On July 27, 1931, a decree of divorce was granted in Nevada. In the findings and decree it was stated that the agreement of May 18, 1931, which was appended, making provision for the future support and maintenance of the wife, was fair, just, and equitable in all respects, and it was "adopted, approved and confirmed * * * to the same extent as though fully set forth herein." No reference was made in the decree to alimony and no reservation was made of power in the court to modify the decree.

In 1940, and again in 1941, the taxpayer paid $ 7,500 interest on the promissory notes. No part of the principal of the notes has been paid.

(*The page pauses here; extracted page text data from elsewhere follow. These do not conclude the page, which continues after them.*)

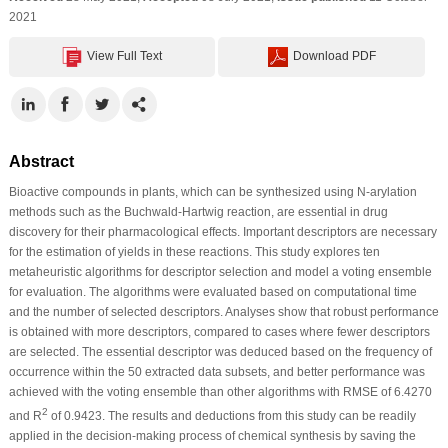
2021
View Full Text
Download PDF
Abstract
Bioactive compounds in plants, which can be synthesized using N-arylation
methods such as the Buchwald-Hartwig reaction, are essential in drug
discovery for their pharmacological effects. Important descriptors are necessary
for the estimation of yields in these reactions. This study explores ten
metaheuristic algorithms for descriptor selection and model a voting ensemble
for evaluation. The algorithms were evaluated based on computational time
and the number of selected descriptors. Analyses show that robust performance
is obtained with more descriptors, compared to cases where fewer descriptors
are selected. The essential descriptor was deduced based on the frequency of
occurrence within the 50 extracted data subsets, and better performance was
achieved with the voting ensemble than other algorithms with RMSE of 6.4270
2
and R
of 0.9423. The results and deductions from this study can be readily
applied in the decision-making process of chemical synthesis by saving the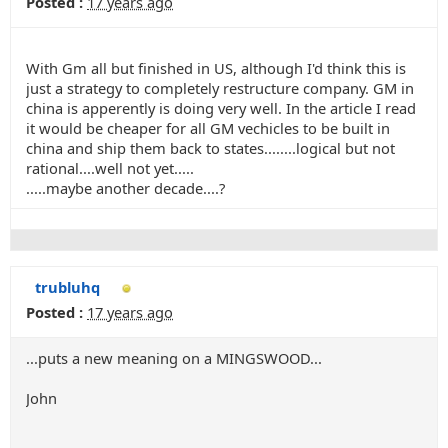
Posted :
17 years ago
With Gm all but finished in US, although I'd think this is
just a strategy to completely restructure company. GM in
china is apperently is doing very well. In the article I read
it would be cheaper for all GM vechicles to be built in
china and ship them back to states........logical but not
rational....well not yet.....
.....maybe another decade....?
trubluhq
Posted :
17 years ago
...puts a new meaning on a MINGSWOOD...
John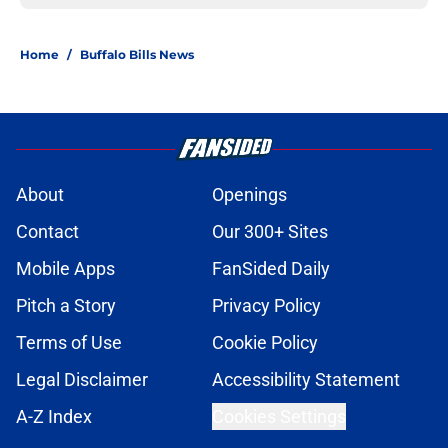
Home
/
Buffalo Bills News
About
Openings
Contact
Our 300+ Sites
Mobile Apps
FanSided Daily
Pitch a Story
Privacy Policy
Terms of Use
Cookie Policy
Legal Disclaimer
Accessibility Statement
A-Z Index
Cookies Settings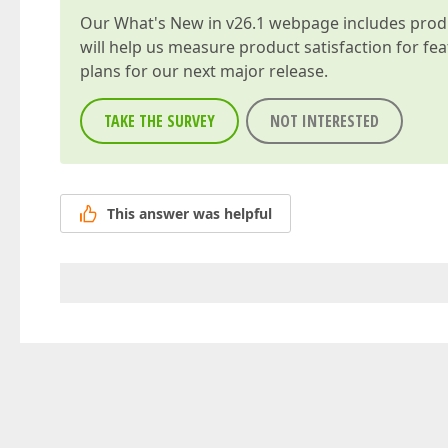
Our
What's New in v26.1
webpage includes produc
will help us measure product satisfaction for fe
plans for our next major release.
TAKE THE SURVEY
NOT INTERESTED
This answer was helpful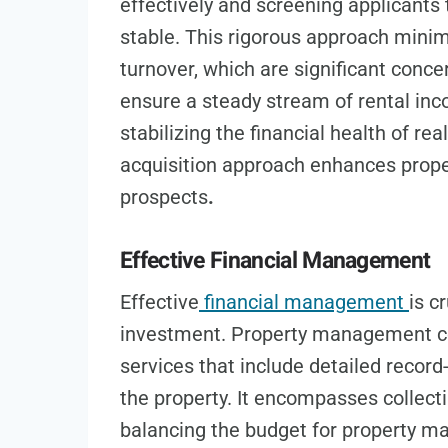
effectively and screening applicants t
stable. This rigorous approach minimi
turnover, which are significant conc
ensure a steady stream of rental inc
stabilizing the financial health of re
acquisition approach enhances proper
prospects
.
Effective Financial Management
Effective
financial management
is c
investment. Property management co
services that include detailed recor
the property. It encompasses collect
balancing the budget for property m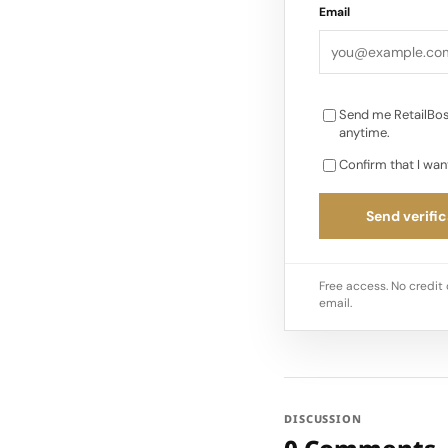
Email
Send me RetailBos
anytime.
Confirm that I wan
Send verific
Free access. No credit 
email.
DISCUSSION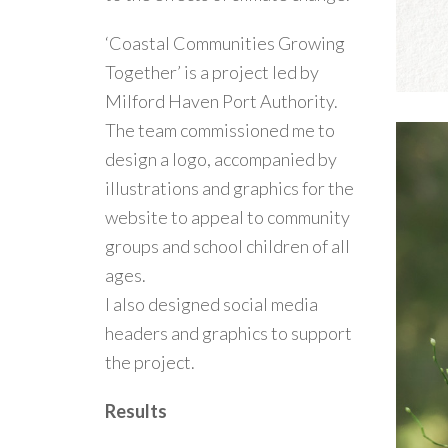
‘Coastal Communities Growing
Together’ is a project led by
Milford Haven Port Authority.
The team commissioned me to
design a logo, accompanied by
illustrations and graphics for the
website to appeal to community
groups and school children of all
ages.
I also designed social media
headers and graphics to support
the project.
Results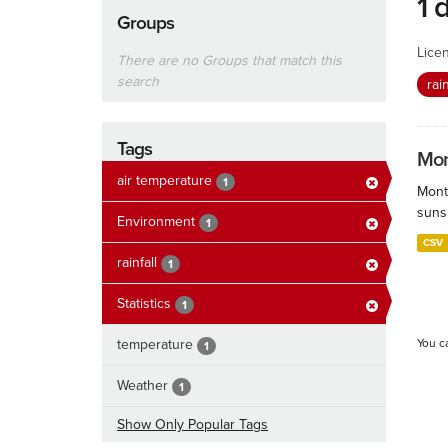
1 
Groups
Lice
There are no Groups that match this
search
rai
Tags
Mon
air temperature
1
Mont
sunsh
Environment
1
CSV
rainfall
1
Statistics
1
temperature
You c
1
Weather
1
Show Only Popular Tags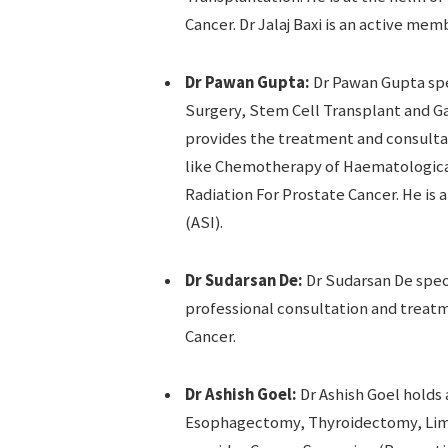
Cancer. Dr Jalaj Baxi is an active mem
Dr Pawan Gupta:
Dr Pawan Gupta sp
Surgery, Stem Cell Transplant and G
provides the treatment and consultati
like Chemotherapy of Haematologica
Radiation For Prostate Cancer. He is 
(ASI).
Dr Sudarsan De:
Dr Sudarsan De spec
professional consultation and treatm
Cancer.
Dr Ashish Goel:
Dr Ashish Goel holds 
Esophagectomy, Thyroidectomy, Limb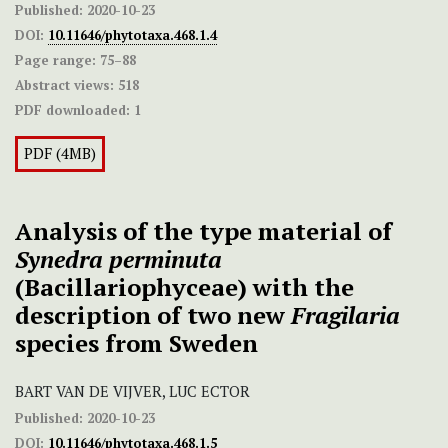
Published:
2020-10-23
DOI:
10.11646/phytotaxa.468.1.4
Page range:
75–88
Abstract views:
518
PDF downloaded:
1
PDF (4MB)
Analysis of the type material of
Synedra perminuta
(Bacillariophyceae) with the
description of two new
Fragilaria
species from Sweden
BART VAN DE VIJVER, LUC ECTOR
Published:
2020-10-23
DOI:
10.11646/phytotaxa.468.1.5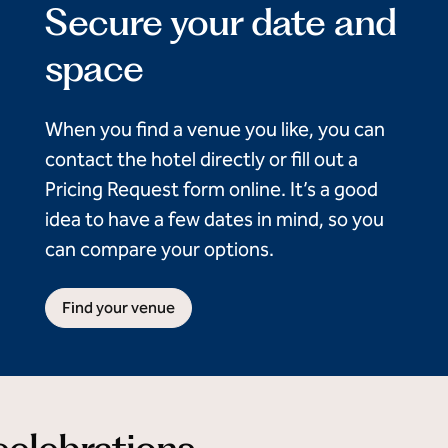
Secure your date and
space
When you find a venue you like, you can
contact the hotel directly or fill out a
Pricing Request form online. It’s a good
idea to have a few dates in mind, so you
can compare your options.
Find your venue
 celebrations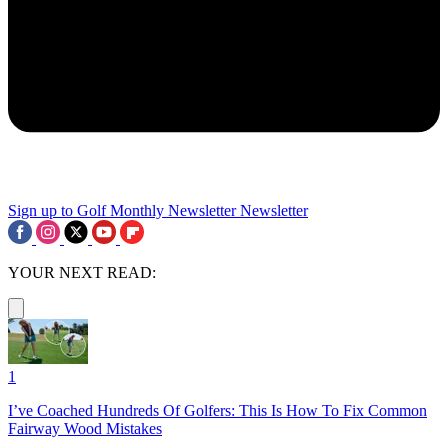
Sign up to Golf Monthly Newsletter
Newsletter
YOUR NEXT READ:
1
I’ve Coached Hundreds Of Golfers: This Is How To Fix Common
Fairway Wood Mistakes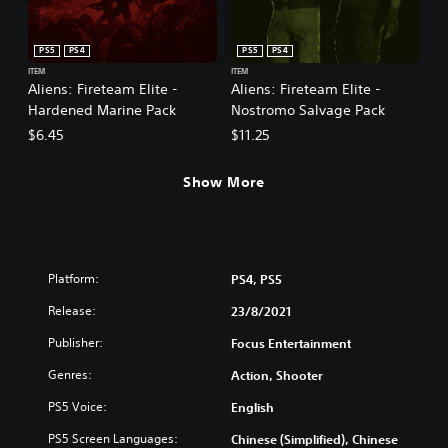
PS5
PS4
PS5
PS4
ITEM
ITEM
Aliens: Fireteam Elite -
Aliens: Fireteam Elite -
Hardened Marine Pack
Nostromo Salvage Pack
$6.45
$11.25
Show More
Platform:
PS4, PS5
Release:
23/8/2021
Publisher:
Focus Entertainment
Genres:
Action, Shooter
PS5 Voice:
English
PS5 Screen Languages:
Chinese (Simplified), Chinese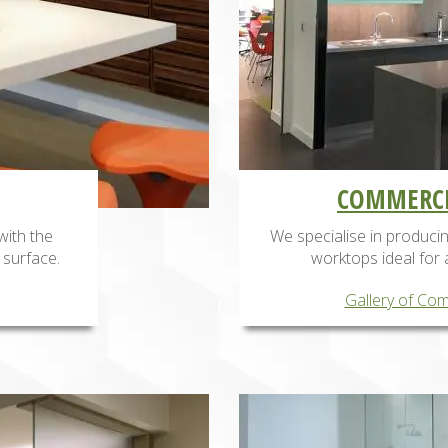
COMMERCI
with the
We specialise in produc
 surface.
worktops ideal for 
Gallery of Com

The taxpayer in each of his income tax returns for 1940 and 1941 deducted the $ 7,500 paid, and the Commissioner disallowed the deduction for "so-called interest" with the statement that the amount was "in discharge of an obligation under the separation agreement and as *707 such is not deductible," *138 citing Regulations 103, section 19.24-1. This provides, among other things, "Amounts paid as * * * alimony, and an allowance paid under a separation agreement are not deductible from gross income."

We are of opinion that the determination may not be sustained. The agreement, which became part of the decree of the Nevada court, was a final discharge in 1931 of the taxpayer's obligation to provide support for his wife, and the court, having reserved no power to modify, was without power to change or enlarge his obligation. Lewis v. Lewis, 53 Nev. 398; Helvering v. Fuller, 310 U.S. 69. After the decree, therefore, the taxpayer was not obligated to pay his wife alimony or support in lieu of alimony. His obligation thereafter was under the contract of May 18, 1931, and not an incident of his marriage. Having given the notes for $ 125,000, he no longer had a financial marital obligation. Furthermore, the notes had not been paid and were therefore in default, so the interest paid in 1940 and 1941 was not an amount provided in the agreement or the notes themselves, but was upon the unpaid indebtedness represented *139 by the defaulted notes. It was compensation for the forbearance of payment of the indebtedness. Deputy v. DuPont, 308 U.S. 488. "All interest paid * * * within the taxable year on indebtedness" is deductible under section 23 (b), Internal Revenue Code.

This case is squarely within the range of Thomas v. Dierks, 132 Fed. (2d) 224, decided in 1942 by the United States Circuit Court of Appeals for the Fifth Circuit, which considered interest paid on defaulted promissory notes given to a wife, now divorced, under conditions of Missouri law similar to these conditions under Nevada law. The opinion of the Court of Appeals of the District of Columbia in Longyear v. Helvering, 77 Fed. (2d) 116, may be at variance with this in so far as that opinion holds that interest paid during the term by a husband on notes given to his divorced wife in lieu of alimony was part of the alimony agreed upon and could not be deducted as interest. However, the Circuit Court of Appeals, Fifth Circuit, in its opinion in Thomas v. Dierks, supra, cited the Longyear case*140 for comparison, and reached a different result under circumstances more like the present case. We agree with the reasoning in the Dierks case, and follow that decision. Estate of Mildred K. Hyde, 42 B. T. A. 738, held, consistently with the Longyear case, that an amount received by the wife ostensibly as interest was nevertheless alimony and therefore tax-free. That proposition is obsolete for years after December 31, 1941, for the Revenue Act of 1942 amended sections 22 (k) and 23 (u) of the Internal Revenue Code to provide that such alimony will be taxable to the wife and deductible by the husband.

Decision will be entered under Rule 50.